No processo, o trabalhador afirmou que cada dia trabalhado foi de “extremo terror psicológico e medo” e que chegou a trabalhar, no primeiro dia da greve, sem a presença de seguranças na agência, visto que estes não conseguiram chegar até o trabalho porque o transporte público encontrava-se paralisado.

O funcionário relatou ainda que a agência sofreu tentativa de arrombamento e que em frente ao estabelecimento houve troca de tiros. Disse também que, mesmo com intervenção de sindicato dos bancários, o banco assumiu postura irredutível, obrigando todos os funcionários a trabalhar.

Em 1º grau, o pedido foi julgado improcedente, e o trabalhador interpôs recurso contra a decisão. O relator no TRT da 17ª região, desembargador Cláudio Armando Couce de Menezes, entendeu que o fato de autor narrar a violência que acometeu as agências do banco reclamado e a situação generalizada dos funcionários diante desta completa insegurança para realizar suas atividades não impede que o magistrado, diante das provas produzidas nos autos, que se referem, especificamente, à realidade vivenciada pelo reclamante, faça a aplicação do direito individualizado.

“Afinal, nesta Especializada, não deve o Juízo fechar os olhos para a realidade dos fatos. Ademais, a causa de pedir, na forma como exposta, não impediu o reclamado de formular sua defesa satisfatoriamente. Não bastasse isso, o pedido autoral é certo e determinado.”

Segundo o relator, as duas testemunhas do autor corroboram o depoimento pessoal dele, sendo a prova favorável ao reclamante, que também foi ouvido como testemunha em outro processo e prestou depoimento idêntico ao da presente demanda.

“O autor esteve exposto a todo o tipo de risco ao ser obrigado a comparecer, diariamente, em seu local de trabalho num período de verdadeira calamidade pública, onde a segurança de todos os cidadãos encontrava-se comprometida, quanto mais a segurança de estabelecimentos bancários!!”

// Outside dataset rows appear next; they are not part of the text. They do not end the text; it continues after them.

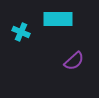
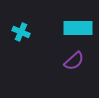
cyan rectangle: moved 20 px right, 9 px down
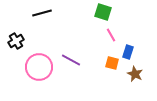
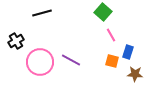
green square: rotated 24 degrees clockwise
orange square: moved 2 px up
pink circle: moved 1 px right, 5 px up
brown star: rotated 21 degrees counterclockwise
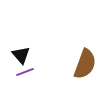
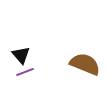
brown semicircle: rotated 88 degrees counterclockwise
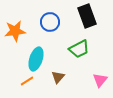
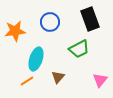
black rectangle: moved 3 px right, 3 px down
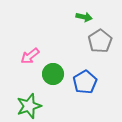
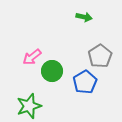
gray pentagon: moved 15 px down
pink arrow: moved 2 px right, 1 px down
green circle: moved 1 px left, 3 px up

O magistrado constatou que o fato de a agência ter sofrido tentativa de arrombamento e a ocorrência de tiroteio em frente ao estabelecimento são agravantes, que deixaram o autor exposto a risco iminente.

Para o relator, se o réu pretendia manter o expediente normal no período em questão, “deveria ter implementado medidas de segurança complementares diante da possibilidade de assalto às suas instalações e, também, no deslocamento de seus empregados, visto que até mesmo o sistema público de transporte funcionou de forma extraordinária, sendo notório que várias linhas foram suspensas”, o que a seu ver não ocorreu.

Seguindo o voto do relator, a 1ª turma considerou serem evidentes os danos morais causados ao autor. Assim, os magistrados que compõem o colegiado fixaram a indenização em R$ 25 mil.